Collected data:

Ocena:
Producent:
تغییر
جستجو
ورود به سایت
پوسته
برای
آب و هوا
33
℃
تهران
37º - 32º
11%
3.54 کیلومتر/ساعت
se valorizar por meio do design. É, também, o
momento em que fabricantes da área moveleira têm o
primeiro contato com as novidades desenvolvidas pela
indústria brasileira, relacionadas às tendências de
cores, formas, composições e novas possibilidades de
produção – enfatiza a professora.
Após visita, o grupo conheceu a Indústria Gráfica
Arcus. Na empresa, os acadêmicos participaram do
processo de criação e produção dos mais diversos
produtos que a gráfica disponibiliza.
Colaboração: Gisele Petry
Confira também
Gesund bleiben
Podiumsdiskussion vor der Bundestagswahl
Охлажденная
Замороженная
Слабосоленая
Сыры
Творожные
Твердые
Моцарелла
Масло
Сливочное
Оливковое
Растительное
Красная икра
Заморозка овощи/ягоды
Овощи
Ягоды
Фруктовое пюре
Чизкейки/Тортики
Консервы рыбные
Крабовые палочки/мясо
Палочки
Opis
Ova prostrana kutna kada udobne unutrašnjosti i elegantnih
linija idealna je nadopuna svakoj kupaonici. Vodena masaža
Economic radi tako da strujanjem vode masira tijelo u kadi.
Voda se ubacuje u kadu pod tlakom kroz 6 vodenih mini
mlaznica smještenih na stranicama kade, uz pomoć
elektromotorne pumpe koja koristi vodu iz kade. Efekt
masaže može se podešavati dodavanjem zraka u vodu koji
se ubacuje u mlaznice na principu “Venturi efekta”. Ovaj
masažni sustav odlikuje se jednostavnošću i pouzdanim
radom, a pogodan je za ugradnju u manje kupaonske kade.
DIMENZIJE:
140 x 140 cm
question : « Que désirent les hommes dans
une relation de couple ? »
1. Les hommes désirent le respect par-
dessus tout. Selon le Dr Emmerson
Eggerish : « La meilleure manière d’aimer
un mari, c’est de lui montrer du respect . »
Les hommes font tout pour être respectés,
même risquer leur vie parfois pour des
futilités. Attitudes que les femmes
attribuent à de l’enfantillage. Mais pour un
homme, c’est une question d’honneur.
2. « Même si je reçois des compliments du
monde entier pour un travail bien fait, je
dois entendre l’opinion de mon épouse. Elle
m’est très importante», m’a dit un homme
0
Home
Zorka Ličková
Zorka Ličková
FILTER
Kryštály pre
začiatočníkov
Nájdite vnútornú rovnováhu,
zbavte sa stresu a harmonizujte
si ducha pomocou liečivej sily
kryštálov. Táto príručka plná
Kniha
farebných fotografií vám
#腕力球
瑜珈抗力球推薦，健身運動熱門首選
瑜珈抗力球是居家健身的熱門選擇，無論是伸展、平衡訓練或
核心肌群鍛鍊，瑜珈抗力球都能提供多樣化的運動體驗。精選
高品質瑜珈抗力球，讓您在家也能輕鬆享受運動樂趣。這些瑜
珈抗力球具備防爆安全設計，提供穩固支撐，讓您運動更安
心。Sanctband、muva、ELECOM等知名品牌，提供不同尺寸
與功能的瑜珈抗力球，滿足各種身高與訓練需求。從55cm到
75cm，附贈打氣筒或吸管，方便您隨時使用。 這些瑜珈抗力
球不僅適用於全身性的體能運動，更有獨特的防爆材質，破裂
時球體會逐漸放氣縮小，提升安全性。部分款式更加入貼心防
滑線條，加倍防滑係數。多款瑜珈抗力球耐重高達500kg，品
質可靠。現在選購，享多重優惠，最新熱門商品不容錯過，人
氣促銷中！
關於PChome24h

Task prompt: Look back at the entries above and repeat, unchanged, every line from the line holding "indústria brasileira, relacionadas" through the line holding "se ubacuje u mlaznice".

Output for this task:
indústria brasileira, relacionadas às tendências de
cores, formas, composições e novas possibilidades de
produção – enfatiza a professora.
Após visita, o grupo conheceu a Indústria Gráfica
Arcus. Na empresa, os acadêmicos participaram do
processo de criação e produção dos mais diversos
produtos que a gráfica disponibiliza.
Colaboração: Gisele Petry
Confira também
Gesund bleiben
Podiumsdiskussion vor der Bundestagswahl
Охлажденная
Замороженная
Слабосоленая
Сыры
Творожные
Твердые
Моцарелла
Масло
Сливочное
Оливковое
Растительное
Красная икра
Заморозка овощи/ягоды
Овощи
Ягоды
Фруктовое пюре
Чизкейки/Тортики
Консервы рыбные
Крабовые палочки/мясо
Палочки
Opis
Ova prostrana kutna kada udobne unutrašnjosti i elegantnih
linija idealna je nadopuna svakoj kupaonici. Vodena masaža
Economic radi tako da strujanjem vode masira tijelo u kadi.
Voda se ubacuje u kadu pod tlakom kroz 6 vodenih mini
mlaznica smještenih na stranicama kade, uz pomoć
elektromotorne pumpe koja koristi vodu iz kade. Efekt
masaže može se podešavati dodavanjem zraka u vodu koji
se ubacuje u mlaznice na principu “Venturi efekta”. Ovaj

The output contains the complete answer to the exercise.